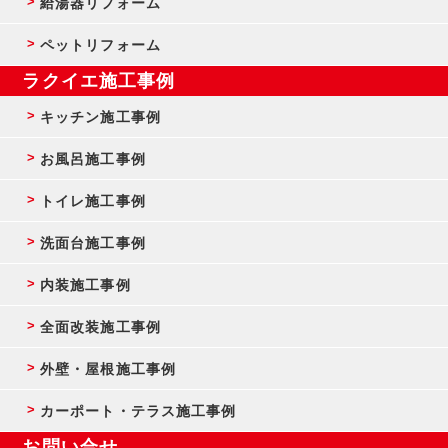
給湯器リフォーム
ペットリフォーム
ラクイエ施工事例
キッチン施工事例
お風呂施工事例
トイレ施工事例
洗面台施工事例
内装施工事例
全面改装施工事例
外壁・屋根施工事例
カーポート・テラス施工事例
お問い合せ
-- -- --
WHAT TO DO: Write out the records once more, word for word, though without the pictures they contain.

WRITTEN SOLUTION:
給湯器リフォーム
ペットリフォーム
ラクイエ施工事例
キッチン施工事例
お風呂施工事例
トイレ施工事例
洗面台施工事例
内装施工事例
全面改装施工事例
外壁・屋根施工事例
カーポート・テラス施工事例
お問い合せ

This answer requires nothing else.